I have to say that something seems to be working with the juice. I know it's going to take awhile to really see a difference, but my whole attitude has changed from doom-n-gloom to "failure is not an option". I just have a feeling that this is going to plump up my wilting ovaries. I wake up feeling happy instead of anxious or depressed. Today is day 23 of my cycle and I have not gotten my period with narry a spotting in site. I've been high-fivin' my ovaries all day. You see, my last two cycles have been a whoopin' 22 days long. "Normal" for me is 21-24 days. It's been that way all my life. With my crappy Day 2 results this cycle and hot flashes, I just assumed this would be an anovulatory cycle and I'd get AF by day 19 (it's happened before, though rarely).

A few days after juicemania started, I decided to get a shot of wheatgrass at Whole Foods Paycheck. Even though I sipped it, I thought I was going to hurl afterward. Wheatgrass is the most veilest of juices. This stuff is good for you? I even tried mixing it in my veggie juice at home and I couldn't finish it. A dab will do you. I read in Julia_Indichova's book that she drank it because she read somewhere that it improved the fertility of cows. Well, since cows eat grass, I can see how they would do well on wheatgrass. Now I know why my cats always puked up the grass they ate. Although I feel bloated like a cow sometimes, I don't have four stomachs. Nevertheless, I will start adding wheatgrass to my juices in small quantities because it's supposed to be so great for you. No more shots for me. It's like drinking a strong shot of pure stevia - ick.

I fear that if this juicing really works, I'm going to become a fanatic, like this spoof Jim Carey did of Jay the Juiceman:

Thursday, July 2, 2009

The Reading #2

The day after our BFN, I called Walter. I needed to know what happened with our spirit baby. I needed to know if she left. I needed to know what I did wrong. It's been almost three months, and we finally had our reading.

Our spirit baby is still with us, but she has been laying low. She is grieving too. Walter said that all of my feelings of sadness may not be my own. Sometimes, she is hanging off our necks and crying. Unfortunately, he did not get much information from her about why she did not come. From the answers to the questions I asked, I got the impression that it didn't have anything to do with Magic or I.

At first, I felt happy after the reading because at least she is still around. But I also feel hopeless, which makes me feel incredibly sad. The reading made me feel as if there is nothing I can do at this point. Alternatively, I feel I have so much to do and I fear that if I put that much energy into it again, I'll just end up heartbroken once more.

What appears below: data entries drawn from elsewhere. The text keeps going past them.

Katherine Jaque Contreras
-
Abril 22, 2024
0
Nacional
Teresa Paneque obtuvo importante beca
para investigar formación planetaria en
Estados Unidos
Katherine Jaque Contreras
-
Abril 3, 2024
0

I worry that she will not believe me when I tell her that I love her and that I really want her to come. All I can do is try to move through the grief and depression. I also have to try to keep my fertility up for a few more months, a feat that is not easy at my age, especially when you feel the situation is hopeless. The reading confirmed that the grief and depression are not doing anything for my fertility, which I already knew. We can not rush this. The earliest we will try again is fall, if that is still an option for us.